День стал прохладнее. Гость подкрепился пирогом с яблоками и добрым корцем наливки. Окинув глазами панораму сада и окрестностей, открывшихся с пригорка в легком тумане подступавшего вечера, он не раскаялся, что завернул на хуторок Дули.
И точно, вид невольно бросался в глаза.
Сад был вторично в цвету, в одно лето. Почти все деревья и кусты его белели, осыпанные медвяными лепестками, точно столбы молочной пены били из зелени трав, а пчелы и мохнатые шмели, то и дело, сновали и роились над ними. По длинному стволу репейника, который, как косарь в алой шапке, стоял и покачивался от ветра, вился и бегал чубатый удoд, и сверкал, и отливался золотом, как перебрасываемый на солнце клочек двуцветного, металлического бархата, и было кругом то знакомое слобожанам благоуханье трав и цветов, в которое стoит только опуститься, и вмиг уже весь пропитаешься тонкою, опьяняющею, степною амброю, пропитается и шапка, и руки, и волосы, и все платье....
— Славная сливяночка, очень хорошая сливяночка, Кирик Андреич! говорил Торба, почмакивая губами и потягивая из корчика.
— Пейте сливяночку, Владимир Авдеич! пейте! говорил Дуля, тоже почмакивая и потягивая из корчика: она очень хорошая сливяночка, И Ваш папенька кажется ее тоже очень любил!
— А вы ее только и пьете, Кирик Андреич? спрашивал Торба, почмакивая и прислушиваясь, точно вкус его производил звуки.
— Нет, душечка, я не ее только пью! отвечал с улыбкою Дуля: я и другое пью, только не так пью другое!
— А как же вы пьёте другое, Кирик Андреич? спрашивал Торба, не выпуская бутылки.
— Вот как пью, Владимир Авдеич! отвечал Дуля, приподнимаясь на коврике: терновочку я пью по утрам, чуть-чуть заря, и пью в сухомятку, так, чтоб росинки до той поры не побывало во рту! После чаю пью клубниковку, и пью клубниковку с пыжами, как заряжают ружье: выпью рюмочку и заем коржем, выпью рюмочку и заем коржем! А уже перед обедом я иду в комору, а комора моя под замком, и там у меня есть одна настоечка на кишнице, гвоздичке, полыни и перчике; эту настоечку я зову красными угольками и запираюсь, когда пью, потому что, (так говорит и наш отец Никита, если знаете), когда ее выпьешь, все равно, точно проглотил кошку и потом стал тянуть ее назад за хвост! Впрочем, заключил Дуля: человек не зверь, и больше ведра не выпьет!

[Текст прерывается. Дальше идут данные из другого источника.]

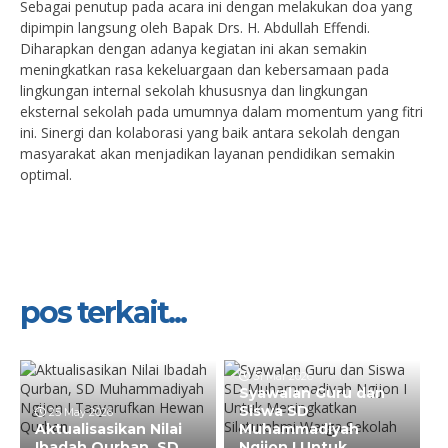
Sebagai penutup pada acara ini dengan melakukan doa yang
dipimpin langsung oleh Bapak Drs. H. Abdullah Effendi.
Diharapkan dengan adanya kegiatan ini akan semakin
meningkatkan rasa kekeluargaan dan kebersamaan pada
lingkungan internal sekolah khususnya dan lingkungan
eksternal sekolah pada umumnya dalam momentum yang fitri
ini. Sinergi dan kolaborasi yang baik antara sekolah dengan
masyarakat akan menjadikan layanan pendidikan semakin
optimal.
pos terkait...
31 Mar 2026
Syawalan Guru dan
Siswa SD
25 May 2026
Aktualisasikan Nilai
Muhammadiyah
Ibadah Qurban, SD
Ngijon I Untuk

Торба несколько усомнился в том, что человек не зверь и больше ведра не выпьет, потому что Дуля скоро очистил такую пузатую сулею сливянки, что мало чем не превзошел ведра! Толстяк распоясался и опустился опять на коврик.
— А вы, маточка, сказал он гостю: распояшитесь то же и полежите тут, или в траве где-нибудь! Когда же не хотите, так ступайте на речку; там девки полотна моют, — и вы послушаете песен! Что? не хотите? Ну, как хотите! Да, вы постойте, откуда вы теперь? спросил, уже зевая, растянувшийся толстяк: я и забыл вас спросить! Торба удовлетворил любопытство хозяина. — Ну, конечно, душечка, ничего! заметил толстяк, переворачиваясь пузырем с боку на бок: я вам дам лошадок до станции, а теперь погуляйте по саду, там и баба моя гуляет! С этими словами Дуля заснул, как убитый, а Торба встал, оправился, поглядел с пригорка и пошел по первой попавшейся дорожке сада, смотреть, какая это баба гуляет?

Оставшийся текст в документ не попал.